(Data excerpts)
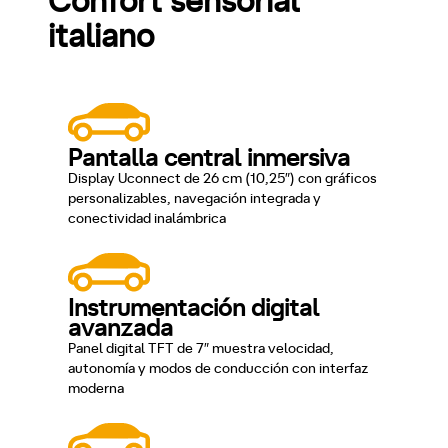
Confort sensorial
italiano
Pantalla central inmersiva
Display Uconnect de 26 cm (10,25″) con gráficos
personalizables, navegación integrada y
conectividad inalámbrica
Instrumentación digital
avanzada
Panel digital TFT de 7″ muestra velocidad,
autonomía y modos de conducción con interfaz
moderna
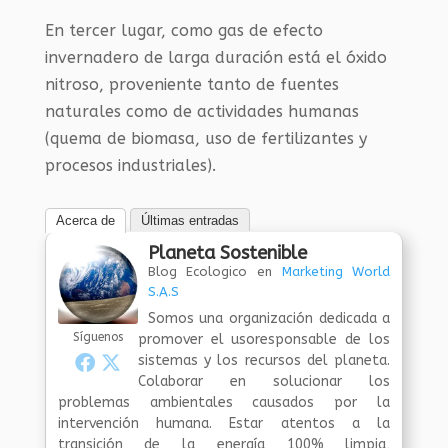
En tercer lugar, como gas de efecto
invernadero de larga duración está el óxido
nitroso, proveniente tanto de fuentes
naturales como de actividades humanas
(quema de biomasa, uso de fertilizantes y
procesos industriales).
Acerca de
Últimas entradas
Planeta Sostenible
Blog Ecologico
en
Marketing World
S.A.S
Somos una organización dedicada a
Síguenos
promover el usoresponsable de los
sistemas y los recursos del planeta.
Colaborar en solucionar los
problemas ambientales causados por la
intervención humana. Estar atentos a la
transición de la energía 100% limpia,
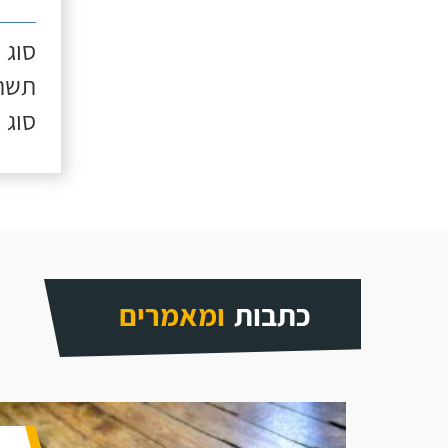
סוג 
תשתי
סוג 
כתבות
ומאמרים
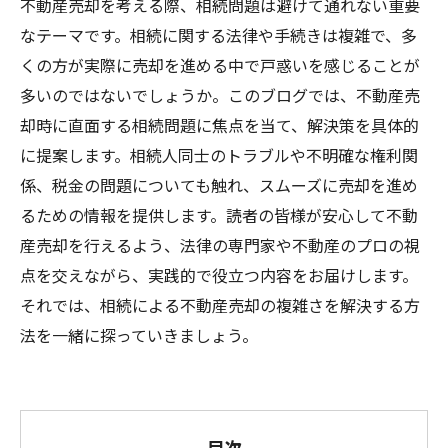
不動産売却を考える際、相続問題は避けて通れない重要
なテーマです。相続に関する法律や手続きは複雑で、多
くの方が実際に売却を進める中で戸惑いを感じることが
多いのではないでしょうか。このブログでは、不動産売
却時に直面する相続問題に焦点を当て、解決策を具体的
に提案します。相続人同士のトラブルや不明確な権利関
係、税金の問題についても触れ、スムーズに売却を進め
るための情報を提供します。読者の皆様が安心して不動
産売却を行えるよう、法律の専門家や不動産のプロの視
点を交えながら、実践的で役立つ内容をお届けします。
それでは、相続による不動産売却の複雑さを解決する方
法を一緒に探っていきましょう。
目次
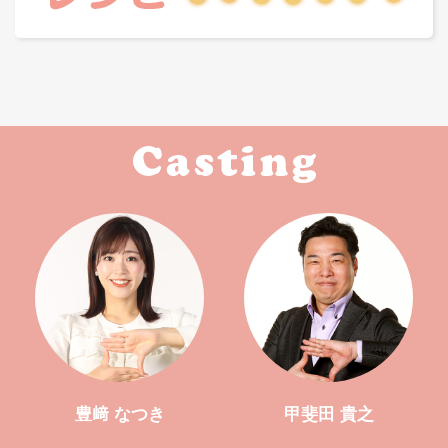
豊﨑 なつき
甲斐田 貴之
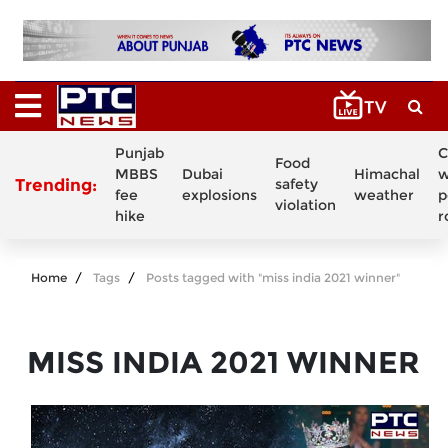
Punjab
C
Food
MBBS
Dubai
Himachal
w
Trending:
safety
fee
explosions
weather
p
violation
hike
r
Home
Tags
Posts tagged with "miss india 2021 winner"
MISS INDIA 2021 WINNER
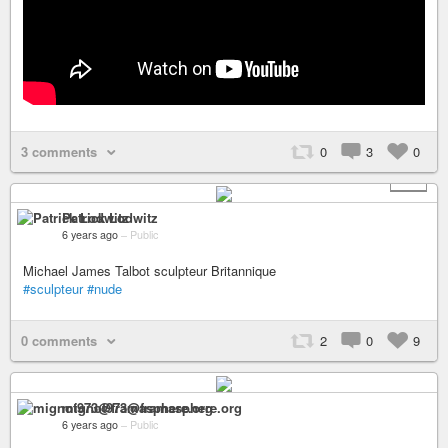
3 comments
0
3
0
+ 6
Patrick Lodwitz
6 years ago
–
Public
Michael James Talbot sculpteur Britannique
#sculpteur
#nude
0 comments
2
0
9
mignot973@framasphere.org
6 years ago
–
Public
(End Data excerpts)
Task statement: Retype all the records shown above, character for character. Omit every picture.

Reply:
Confort sensorial
italiano
Pantalla central inmersiva
Display Uconnect de 26 cm (10,25″) con gráficos
personalizables, navegación integrada y
conectividad inalámbrica
Instrumentación digital
avanzada
Panel digital TFT de 7″ muestra velocidad,
autonomía y modos de conducción con interfaz
moderna
En tercer lugar, como gas de efecto
invernadero de larga duración está el óxido
nitroso, proveniente tanto de fuentes
naturales como de actividades humanas
(quema de biomasa, uso de fertilizantes y
procesos industriales).
Acerca de
Últimas entradas
Planeta Sostenible
Blog Ecologico
en
Marketing World
S.A.S
Somos una organización dedicada a
Síguenos
promover el usoresponsable de los
sistemas y los recursos del planeta.
Colaborar en solucionar los
problemas ambientales causados por la
intervención humana. Estar atentos a la
transición de la energía 100% limpia,
סוג 
תשתי
סוג 
כתבות
ומאמרים
不動産売却を考える際、相続問題は避けて通れない重要
なテーマです。相続に関する法律や手続きは複雑で、多
くの方が実際に売却を進める中で戸惑いを感じることが
多いのではないでしょうか。このブログでは、不動産売
却時に直面する相続問題に焦点を当て、解決策を具体的
に提案します。相続人同士のトラブルや不明確な権利関
係、税金の問題についても触れ、スムーズに売却を進め
るための情報を提供します。読者の皆様が安心して不動
産売却を行えるよう、法律の専門家や不動産のプロの視
点を交えながら、実践的で役立つ内容をお届けします。
それでは、相続による不動産売却の複雑さを解決する方
法を一緒に探っていきましょう。
目次
豊﨑 なつき
甲斐田 貴之
Punjab
C
Food
MBBS
Dubai
Himachal
w
Trending:
safety
fee
explosions
weather
p
violation
hike
r
Home
Tags
Posts tagged with "miss india 2021 winner"
MISS INDIA 2021 WINNER
3 comments
0
3
0
+ 6
Patrick Lodwitz
6 years ago
–
Public
Michael James Talbot sculpteur Britannique
#sculpteur
#nude
0 comments
2
0
9
mignot973@framasphere.org
6 years ago
–
Public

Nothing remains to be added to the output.